Virtual care platforms and technology also needs to be augmented to support these evolving provider and patient needs like the enhancement of EHR to capture both in-person and video visits, the video offered via SMS messages making it easy for patients to join, and low bandwidth video services for patients having internet bandwidth constraints. The platform should also enable collaboration across the care team, which is a must for any virtual care to be integrated well like any in-person office setup. 

Virtual care platforms need to be augmented by integrating capabilities that compliments the visit like ECGs, blood pressure monitors, wearables, etc. These service integrations should be easily available so that the it can be made available to the patient at the time of care. These capabilities have to planned thoughtfully as its not a one size fit all and needs may depend upon the patient population.

Beyond technology, it’s also important to create a proper support structure to provide timely support for patients, clinicians and clinical teams before and during any visits. 

While many practices may have started on this, clinicians will need to offer a mix of in-person and virtual care from the same clinical space (reimagining clinic space) and have to figure out an effective way to balance between virtual and in-person appointments, maintaining the flexibility in provider/clinician schedule and instituting similar processes for patient intake and follow up. It’s important to document these workflows and practice guidelines and train the clinic staff on them. For this to be successful, sustainable providers and clinicians have to be ready to embrace the change and may have to be supported through the process.

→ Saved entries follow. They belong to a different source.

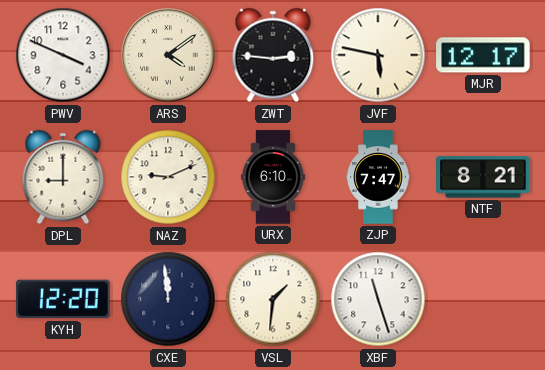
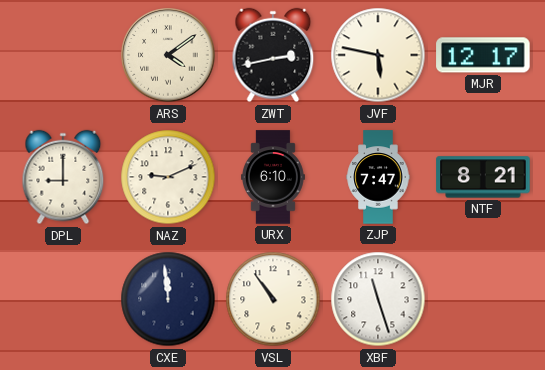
PWV: 3:49 -> none
ZWT: 2:46 -> 2:43
KYH: 12:20 -> none
VSL: 1:31 -> 10:54
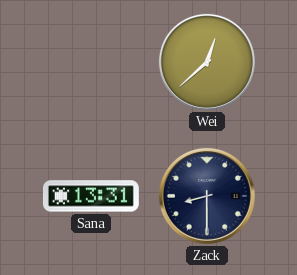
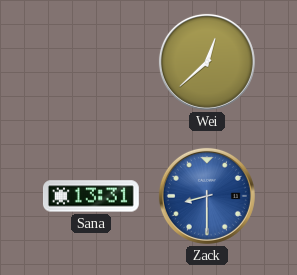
Zack dial: navy -> blue
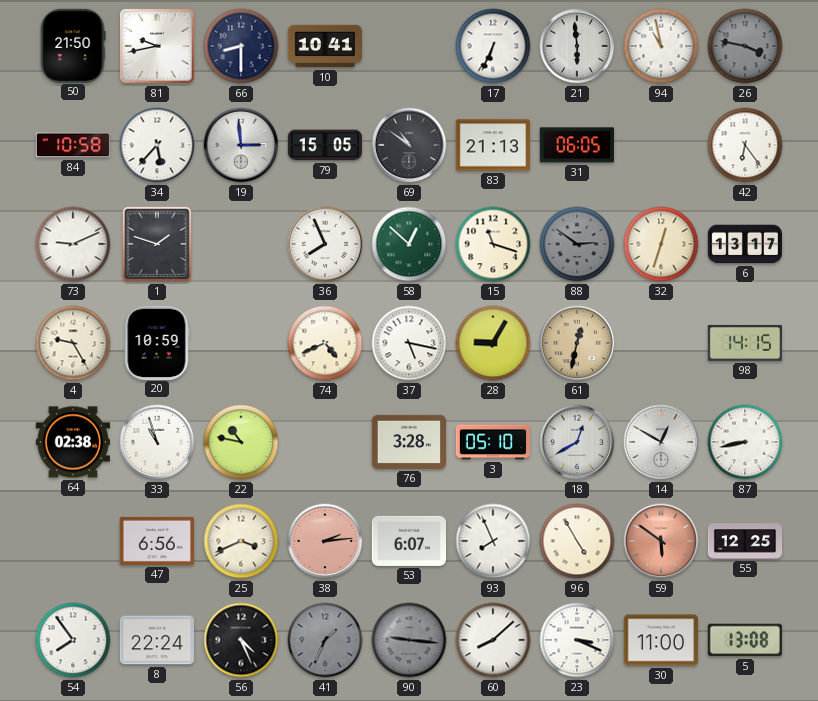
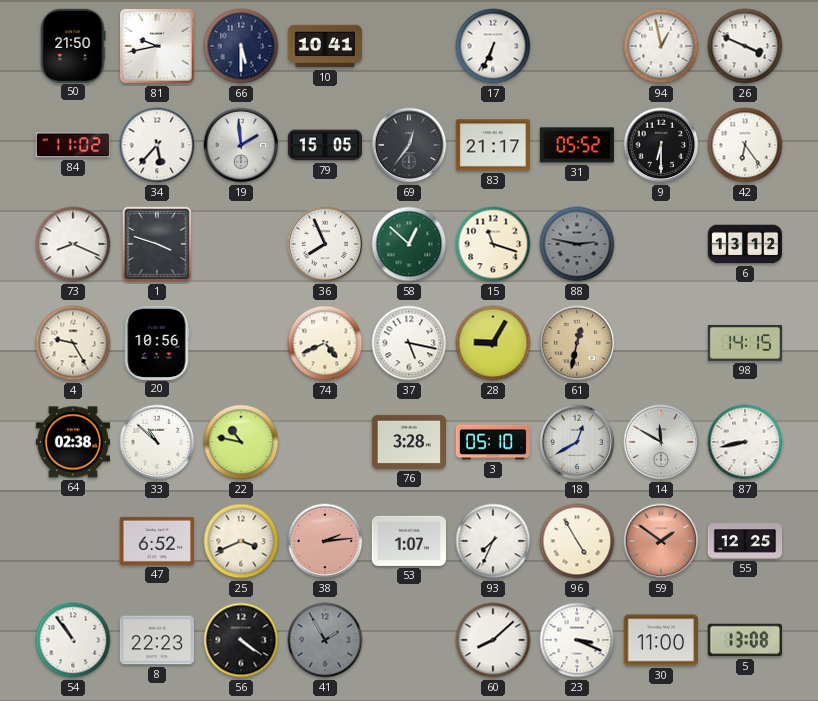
66: 8:30 -> 5:30
21: 5:59 -> none
94: 10:58 -> 12:58
26: 3:47 -> 3:49
26 dial: grey -> white
84: 10:58 -> 11:02
19: 2:59 -> 1:59
69: 10:51 -> 12:36
83: 21:13 -> 21:17
31: 06:05 -> 05:52
9: none -> 6:30
73: 9:11 -> 8:19
1: 1:48 -> 3:48
88: 2:51 -> 2:47
32: 12:33 -> none
6: 13:17 -> 13:12
20: 10:59 -> 10:56
33: 10:57 -> 10:52
14: 12:50 -> 11:50
47: 6:56 -> 6:52
53: 6:07 -> 1:07
93: 7:56 -> 7:34
59: 5:51 -> 1:51
54: 7:54 -> 10:54
8: 22:24 -> 22:23
56: 4:26 -> 4:21
41: 1:34 -> 1:55
90: 9:16 -> none
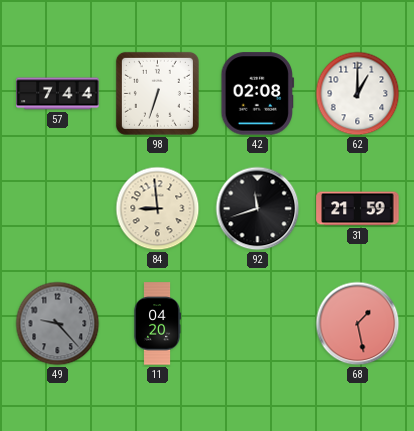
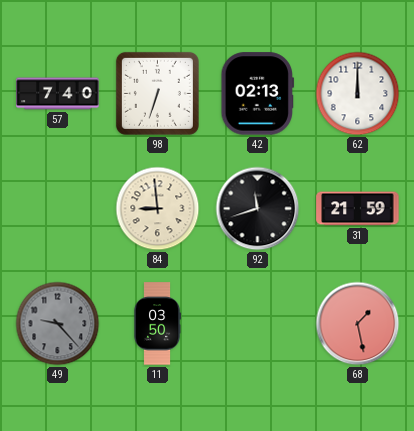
57: 7:44 -> 7:40
42: 02:08 -> 02:13
62: 1:00 -> 12:00
11: 04:20 -> 03:50
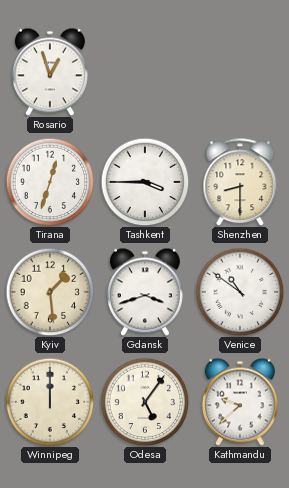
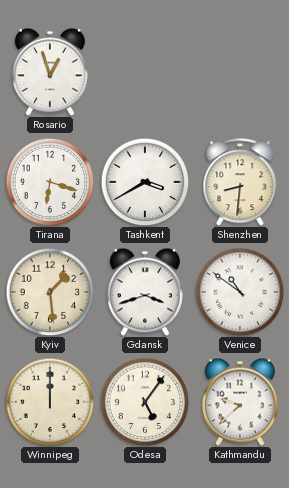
Tirana: 12:33 -> 6:18
Tashkent: 3:45 -> 3:40
Shenzhen: 8:30 -> 8:31
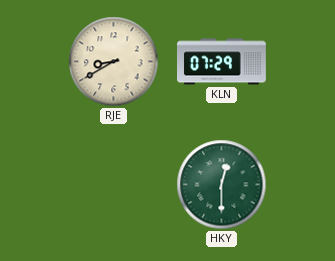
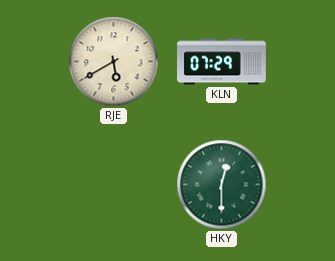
RJE: 8:40 -> 5:40
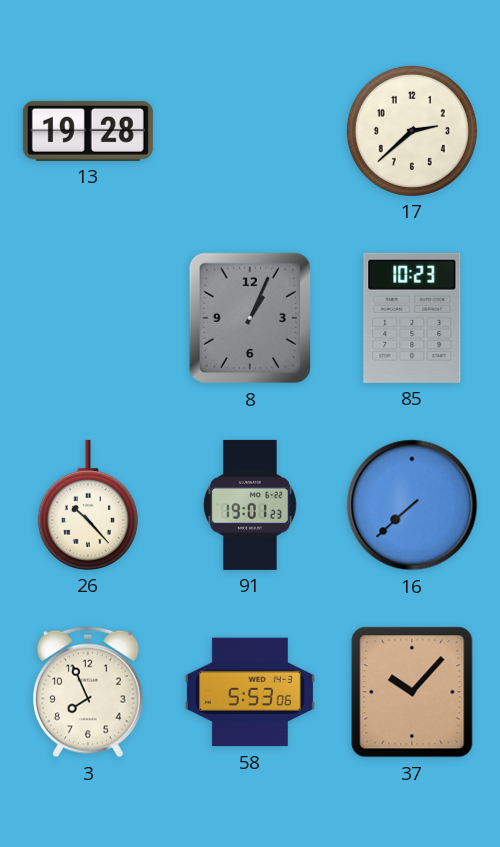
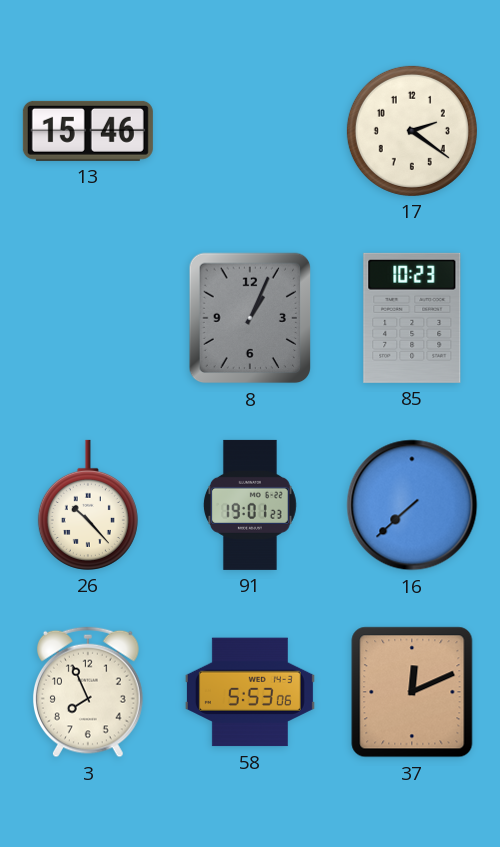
13: 19:28 -> 15:46
17: 2:38 -> 2:21
37: 10:07 -> 12:11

This has to be supported by defining key performance indicators (KPIs) which can capture how effectively virtual care is being delivered along with in-person care with a focus on clinical effectiveness, quality and safety of care. Monitoring these KPIs with carefully selected data and insights like lag times between scheduling visit date, visit length, and parity of payments across both modalities can then be used to identify potential gaps or problem areas and make adjustments to the model and approach.

In the coming days, as many practices and health enterprises take ground on balancing care pathways between virtual and in-person care, more capabilities and practices will evolve like AI-driven scheduling platforms that can determine the scheduling needs of a patient across these care venues. The success of these models will be judged by patient experience, clinical quality and how these visits are provided equitably, specially to patients with social determinants that can limit access to care.